(Reuters) - Wet Seal Inc WTSLA.O forecast a weak third quarter as it struggles to woo shoppers and the women’s apparel retailer adopted a shareholder rights plan about a month after a top investor called for a sale of the company.
The company, which on Tuesday also posted a second-quarter loss, is moving back to fast-fashion retailing - maintaining light inventories to respond faster to new styles and trends - following 12 consecutive months of same-store sales decline.
Asset management firm Clinton Group, one of Wet Seal’s top shareholders, had called for the sale of the company in July after Wet Seal fired Chief Executive Susan McGalla.
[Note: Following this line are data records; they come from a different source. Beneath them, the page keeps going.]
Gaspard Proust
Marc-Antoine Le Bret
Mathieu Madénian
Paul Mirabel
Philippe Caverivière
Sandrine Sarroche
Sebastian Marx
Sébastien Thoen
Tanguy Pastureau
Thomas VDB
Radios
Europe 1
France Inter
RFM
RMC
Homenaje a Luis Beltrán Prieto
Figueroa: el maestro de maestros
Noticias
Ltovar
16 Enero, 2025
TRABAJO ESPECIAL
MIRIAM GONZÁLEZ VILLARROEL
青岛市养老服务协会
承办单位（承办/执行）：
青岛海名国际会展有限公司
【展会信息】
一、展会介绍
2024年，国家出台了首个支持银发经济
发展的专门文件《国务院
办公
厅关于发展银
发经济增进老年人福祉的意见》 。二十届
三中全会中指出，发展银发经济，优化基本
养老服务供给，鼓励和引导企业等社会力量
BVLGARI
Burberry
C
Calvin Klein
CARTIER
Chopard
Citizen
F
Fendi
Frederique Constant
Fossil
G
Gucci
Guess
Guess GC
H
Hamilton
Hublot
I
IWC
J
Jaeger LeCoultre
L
The rights plan, which is scheduled to expire on June 30, 2013, will trigger if a person or group acquires 10 percent or more of the outstanding Class A common stock or announces a tender offer for 10 percent or more of the Class A common stock.
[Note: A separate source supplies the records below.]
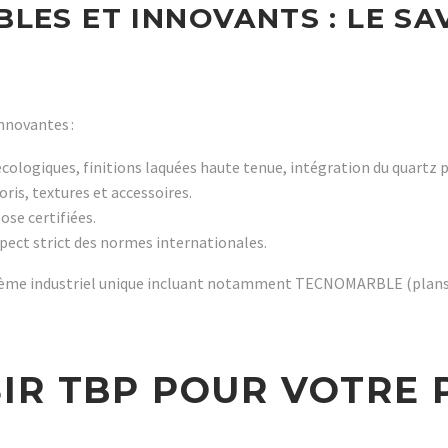
LES ET INNOVANTS : LE SA
innovantes :
écologiques, finitions laquées haute tenue, intégration du quartz 
oris, textures et accessoires.
ose certifiées.
spect strict des normes internationales.
stème industriel unique incluant notamment TECNOMARBLE (plans
IR TBP POUR VOTRE 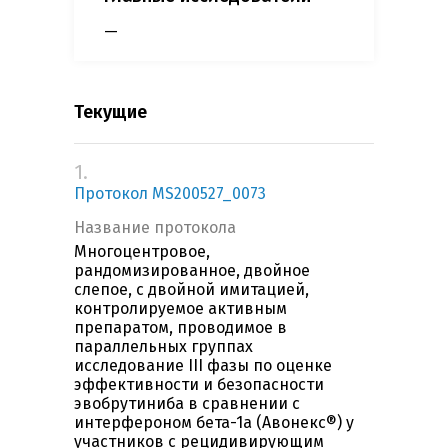
—
Текущие
1.
Протокол MS200527_0073
Название протокола
Многоцентровое,
рандомизированное, двойное
слепое, с двойной имитацией,
контролируемое активным
препаратом, проводимое в
параллельных группах
исследование III фазы по оценке
эффективности и безопасности
эвобрутиниба в сравнении с
интерфероном бета-1а (Авонекс®) у
участников с рецидивирующим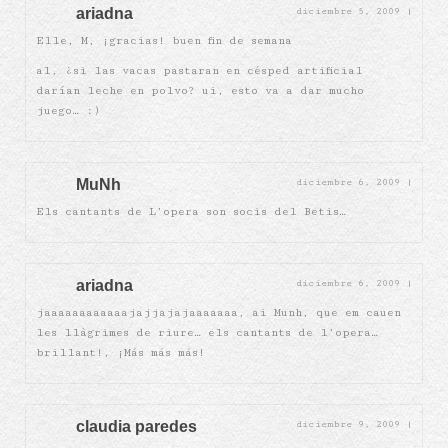
ariadna
diciembre 5, 2009
|
Elle, M, ¡gracias! buen fin de semana
al, ¿si las vacas pastaran en césped artificial
darían leche en polvo? ui, esto va a dar mucho
juego… :)
MuNh
diciembre 6, 2009
|
Els cantants de L’opera son socis del Betis…
ariadna
diciembre 6, 2009
|
jaaaaaaaaaaaajajjajajaaaaaaa, ai Munh, que em cauen
les llàgrimes de riure… els cantants de l’opera…
brillant!, ¡Más más más!
claudia paredes
diciembre 9, 2009
|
For the third quarter, Wet Seal, the parent of its namesake stores and the Arden B chain, expects to post a loss of between 13 and 16 cents per share, on revenue of between $128 million and $133 million.
Analysts on average were expecting a loss of 1 cent per share on revenue of $144.4 million, according to Thomson Reuters I/B/E/S.
The company posted a loss of 7 cents per share, excluding items, for the second quarter, while revenue fell 9 percent to $135.3 million. Analysts on average had expected a loss of 7 cents per share on revenue of $136.6 million.
Shares of the Foothill Ranch, California-based company closed at $3.06 on the Nasdaq on Tuesday.